**WHAT IS REQUIRED:** Answer with a single number stating how many lines of the entries below include the string "plus".

[Dataset entries]

"""

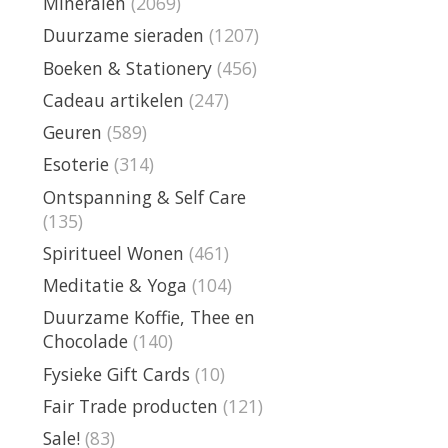
Mineralen
(2069)
Duurzame sieraden
(1207)
Boeken & Stationery
(456)
Cadeau artikelen
(247)
Geuren
(589)
Esoterie
(314)
Ontspanning & Self Care
(135)
Spiritueel Wonen
(461)
Meditatie & Yoga
(104)
Duurzame Koffie, Thee en
Chocolade
(140)
Fysieke Gift Cards
(10)
Fair Trade producten
(121)
Sale!
(83)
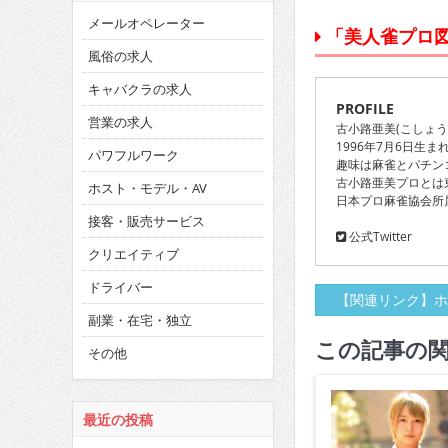
メールオペレーター
「美人雀プロ図鑑
風俗の求人
キャバクラの求人
PROFILE
営業の求人
古小路亜美(こしょう
1996年7月6日生
パワフルワーク
趣味は麻雀とパチン
古小路亜美プロとは
ホスト・モデル・AV
日本プロ麻雀協会所
接客・販売サービス
公式Twitter
クリエイティブ
ドライバー
【関連リンク】ホ
副業・在宅・独立
この記事の
その他
最近の投稿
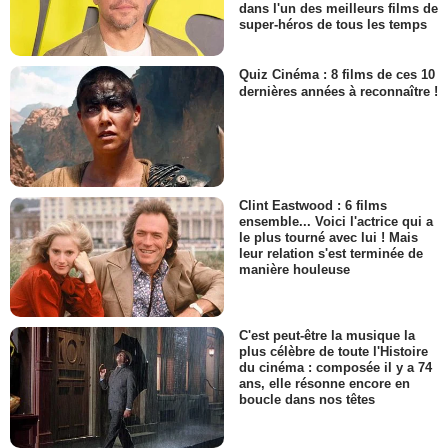
dans l'un des meilleurs films de
super-héros de tous les temps
Quiz Cinéma : 8 films de ces 10
dernières années à reconnaître !
Clint Eastwood : 6 films
ensemble... Voici l'actrice qui a
le plus tourné avec lui ! Mais
leur relation s'est terminée de
manière houleuse
C'est peut-être la musique la
plus célèbre de toute l'Histoire
du cinéma : composée il y a 74
ans, elle résonne encore en
boucle dans nos têtes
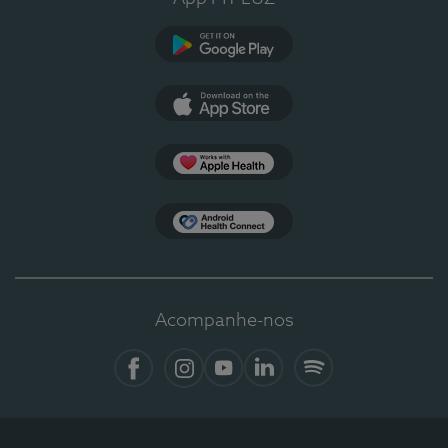
Google Play
App Store
Apple Health
Health Connect
Acompanhe-nos
Facebook
Instagram
YouTube
LinkedIn
Spotify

"""

**ANSWER TO THIS PROBLEM:** 2